The University of Chicago Journal Club, August 2010
Editor, B Roitberg, MD
This is the first publication of the “University of Chicago Journal Club” series. The format is new, and some explanation is in order.
- “Journal club” is a popular educational tool, familiar to many readers in some form. Residents, students and faculty meet to discuss one or more articles, trying to put the paper in perspective of previously published literature, practice, and personal experience. This is also an opportunity to critique study design, understand strengths and limitations of the various articles. Many formats can be used for a journal club, but most often a student or resident would review an article and discuss it, followed by comments and questions by faculty and other residents or students. For me, a journal club always felt like a much better way to learn that by just reading a few articles on my own. Even just listening to a journal club was illuminating. The goal of the new “journal club” series at SNI is to share our journal club at the University of Chicago Neurosurgery with the readers. The format is a work in progress, and we welcome comments and feedback.
This particular journal club was designed to review several related articles, discussing the current understanding of the role of decompressive surgery in the management of patients with malignant infarction of the middle cerebral artery. Each resident was assigned to review the articles in the context of the others, with the option of adding further insight based on additional literature review. After the presentations, participating faculty and other residents had the opportunity to add comments. These comments were recorded and are presented here. Although the comments were originally given as part of a lively discussion, here they are summarized for the sake of readability.
Topic of Journal Club: ‘Early decompressive surgery in malignant infarction of the middle cerebral artery’

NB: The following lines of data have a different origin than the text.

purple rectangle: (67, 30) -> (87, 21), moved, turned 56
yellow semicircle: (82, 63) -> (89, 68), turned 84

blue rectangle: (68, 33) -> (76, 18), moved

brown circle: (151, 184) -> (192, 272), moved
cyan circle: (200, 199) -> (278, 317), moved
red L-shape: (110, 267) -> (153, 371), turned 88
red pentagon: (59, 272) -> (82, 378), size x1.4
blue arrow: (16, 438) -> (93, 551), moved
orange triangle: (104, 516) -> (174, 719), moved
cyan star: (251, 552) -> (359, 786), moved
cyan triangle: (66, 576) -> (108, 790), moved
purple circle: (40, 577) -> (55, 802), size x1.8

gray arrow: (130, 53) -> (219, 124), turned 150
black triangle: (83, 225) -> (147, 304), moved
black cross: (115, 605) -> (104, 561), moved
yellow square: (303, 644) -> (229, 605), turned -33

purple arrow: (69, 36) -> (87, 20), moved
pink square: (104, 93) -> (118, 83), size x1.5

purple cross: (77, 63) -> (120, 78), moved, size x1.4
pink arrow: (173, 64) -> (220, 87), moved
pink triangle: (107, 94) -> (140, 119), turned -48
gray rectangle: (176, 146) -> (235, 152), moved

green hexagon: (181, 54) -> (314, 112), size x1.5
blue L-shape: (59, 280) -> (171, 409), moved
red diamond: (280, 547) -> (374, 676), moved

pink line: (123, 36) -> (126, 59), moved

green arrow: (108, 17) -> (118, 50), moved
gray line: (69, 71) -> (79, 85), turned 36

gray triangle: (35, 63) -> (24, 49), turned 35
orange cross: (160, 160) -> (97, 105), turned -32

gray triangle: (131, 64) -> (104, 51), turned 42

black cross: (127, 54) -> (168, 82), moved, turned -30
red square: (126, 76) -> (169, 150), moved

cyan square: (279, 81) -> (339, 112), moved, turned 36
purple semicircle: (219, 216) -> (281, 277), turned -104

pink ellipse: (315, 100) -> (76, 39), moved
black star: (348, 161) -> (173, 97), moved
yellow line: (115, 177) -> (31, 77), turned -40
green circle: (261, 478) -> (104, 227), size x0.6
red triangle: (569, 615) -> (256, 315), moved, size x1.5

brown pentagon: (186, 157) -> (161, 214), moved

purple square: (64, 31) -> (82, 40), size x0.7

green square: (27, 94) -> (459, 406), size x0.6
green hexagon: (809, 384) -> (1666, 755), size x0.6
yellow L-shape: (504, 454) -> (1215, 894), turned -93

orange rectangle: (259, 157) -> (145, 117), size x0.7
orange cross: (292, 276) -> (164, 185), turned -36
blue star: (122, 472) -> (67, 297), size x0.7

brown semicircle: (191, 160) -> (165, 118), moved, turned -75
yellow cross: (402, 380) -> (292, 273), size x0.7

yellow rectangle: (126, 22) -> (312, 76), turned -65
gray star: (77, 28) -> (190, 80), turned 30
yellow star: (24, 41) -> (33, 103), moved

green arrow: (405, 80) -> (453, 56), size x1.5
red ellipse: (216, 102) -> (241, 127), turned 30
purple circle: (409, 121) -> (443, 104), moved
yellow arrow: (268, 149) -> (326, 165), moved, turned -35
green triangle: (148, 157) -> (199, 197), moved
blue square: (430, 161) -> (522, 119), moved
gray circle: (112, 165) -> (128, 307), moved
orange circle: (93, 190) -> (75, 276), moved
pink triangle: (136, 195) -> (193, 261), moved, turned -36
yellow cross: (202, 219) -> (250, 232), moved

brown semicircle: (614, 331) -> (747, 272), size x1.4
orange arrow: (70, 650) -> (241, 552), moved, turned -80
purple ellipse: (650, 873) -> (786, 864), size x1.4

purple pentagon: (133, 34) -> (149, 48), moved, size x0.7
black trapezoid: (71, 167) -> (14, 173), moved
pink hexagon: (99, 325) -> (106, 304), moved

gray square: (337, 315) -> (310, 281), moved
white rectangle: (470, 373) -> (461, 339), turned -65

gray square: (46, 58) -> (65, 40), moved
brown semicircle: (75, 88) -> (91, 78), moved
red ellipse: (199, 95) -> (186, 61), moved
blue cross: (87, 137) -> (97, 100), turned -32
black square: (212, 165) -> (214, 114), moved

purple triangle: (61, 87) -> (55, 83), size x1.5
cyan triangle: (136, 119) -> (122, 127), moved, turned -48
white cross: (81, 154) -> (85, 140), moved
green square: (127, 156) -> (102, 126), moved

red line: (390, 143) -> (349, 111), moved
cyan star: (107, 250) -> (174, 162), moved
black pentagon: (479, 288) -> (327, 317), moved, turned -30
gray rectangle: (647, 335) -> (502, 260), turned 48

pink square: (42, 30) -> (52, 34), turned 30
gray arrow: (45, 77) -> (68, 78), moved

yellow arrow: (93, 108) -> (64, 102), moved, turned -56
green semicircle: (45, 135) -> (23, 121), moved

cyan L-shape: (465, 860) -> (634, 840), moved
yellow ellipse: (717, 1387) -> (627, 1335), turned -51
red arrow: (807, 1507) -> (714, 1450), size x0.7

1) Vahedi et al, on behalf of the DECIMAL investigators. Sequential-Design, multicenter, randomized, controlled trial of early decompressive craniectomy in malignant middle cerebral artery infarction (DECIMAL trial). Stroke 2007;38;2506-2517
2) Hifmeijer et al, for the HAMLET investigators. Surgical decompression for space-occupying cerebral infarction (the Hemicraniectomy after Middle Cerebral Artery infarction with life Threatening edema Trial [HAMLET]): a multicenter, open, randomized trial. Lancet neurol 2009;8:326-33
3) Vahedi et al, for DECIMAL, DESTINY and HAMLET investigators. Early decompressive surgery in malignant infarction of the middle cerebral artery: a pooled analysis of three randomized controlled trials. Lancet Neurol 2007;6:215-22
Resident discussants: Dr Mahua Dey, Dr Nasser Mansour, Dr Sherise Ferguson
Faculty comments: Dr Issam Awad, Dr Jeffrey Frank, Dr Ben Roitberg
Additional resident comments: Dr Joseph Hsieh
DEY: Introduction and overview: Large MCA strokes are often devastating and can be fatal even with best medical management. Management ranges from supportive care to aggressive measures like very early decompressive hemicraniectomy. There are several reported cases and case series that report benefit of decompressive hemicraniectomy in the setting of large MCA stroke. In this Journal club we review three European multicentre, randomized, controlled clinical trials: DECIMAL, DESTINY and HAMLET, which were undertaken to assess the effect of decompressive surgery in patients with space- occupying MCA infarction. Clinical assessments were based on two types of standard evaluations: the National Institutes of Health stroke scale (NIHSS) in the setting of acute stroke, and Modified Rankin Scale (mRS) as a measure of disability. The NIHSS is an 11 point standard examination focusing on basic motor, sensory and language parameters. The NIHSS ranges from 0=No Stroke to 21-42, Severe Stroke scores. ))=No stroke, 1-4=Minor Stroke, 5-15= Moderate Stroke, 15-20=Moderate to Severe Stroke. The mRS provides a disability score from 0 (no symptoms) to 6 (dead). In between are mRS 1 – No significant disability despite symptoms; able to carry out all usual duties and activities; 2 - Slight disability; unable to carry out all previous activities, but able to look after own affairs without assistance; 3 - Moderate disability; requiring some help, but able to walk without assistance; 4 - Moderately severe disability; unable to walk without assistance and unable to attend to own bodily needs without assistance; 5 - Severe disability; bedridden, incontinent and requiring constant nursing care and attention.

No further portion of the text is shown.